Task prompt »
Starting with the line that has "足学院特色，深化国际交流合作，推动全球妇女能" in the records below and stopping after the line that has "Alternar alto contraste", output every line exactly and nothing else; skip pictures.

Segment Start: Supplied data

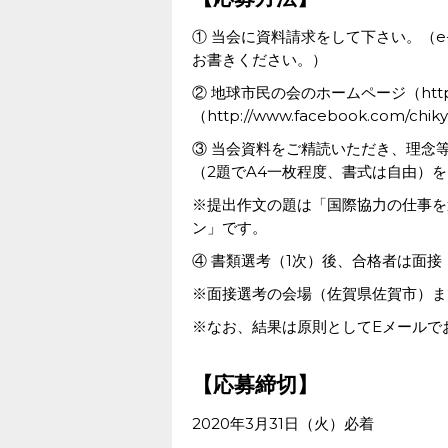
① 当会に資料請求をして下さい。（e
お書きください。）
② 地球市民の会のホームページ（http://
（http://www.facebook.com
③ 当会資料をご精読いただき、理念
（2題でA4一枚程度、書式は自由）
※提出作文の題は「国際協力の仕事を
ン」です。
④ 書類選考（1次）後、合格者は面
※面接選考の会場（佐賀県佐賀市）ま
※なお、結果は原則としてEメールで
【応募締切】
2020年3月31日（火）必着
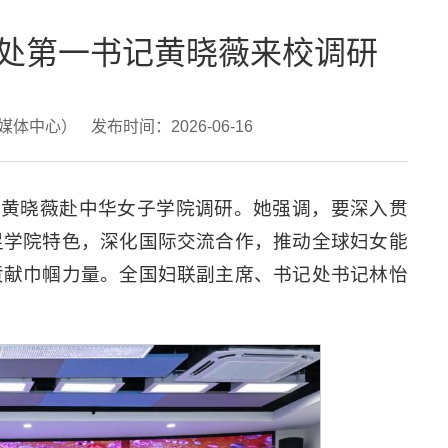
处第一书记黄晓薇来校调研
新媒体中心）
发布时间：2026-06-16
记黄晓薇赴中华女子学院调研。她强调，要深入贯
足学院特色，深化国际交流合作，推动全球妇女能
贡献巾帼力量。全国妇联副主席、书记处书记林怡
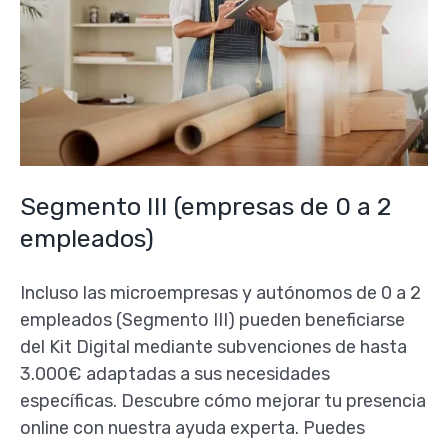
Segmento III (empresas de 0 a 2
empleados)
Incluso las microempresas y autónomos de 0 a 2
empleados (Segmento III) pueden beneficiarse
del Kit Digital mediante subvenciones de hasta
3.000€ adaptadas a sus necesidades
específicas. Descubre cómo mejorar tu presencia
online con nuestra ayuda experta. Puedes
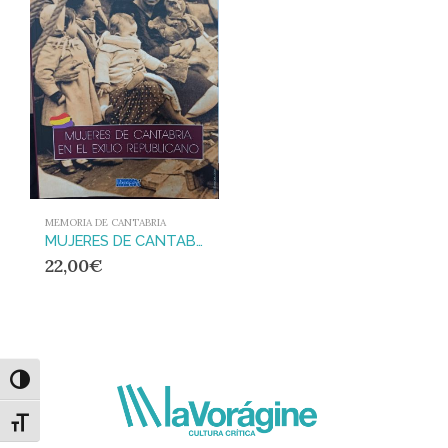
MEMORIA DE CANTABRIA
MUJERES DE CANTABRIA EN EL EXILIO REPUBLICANO
22,00
€
Alternar alto contraste
Alternar tamaño de letra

Segment End: Supplied data

Problem solution »
足学院特色，深化国际交流合作，推动全球妇女能
贡献巾帼力量。全国妇联副主席、书记处书记林怡
Segmento III (empresas de 0 a 2
empleados)
Incluso las microempresas y autónomos de 0 a 2
empleados (Segmento III) pueden beneficiarse
del Kit Digital mediante subvenciones de hasta
3.000€ adaptadas a sus necesidades
específicas. Descubre cómo mejorar tu presencia
online con nuestra ayuda experta. Puedes
MEMORIA DE CANTABRIA
MUJERES DE CANTABRIA EN EL EXILIO REPUBLICANO
22,00
€
Alternar alto contraste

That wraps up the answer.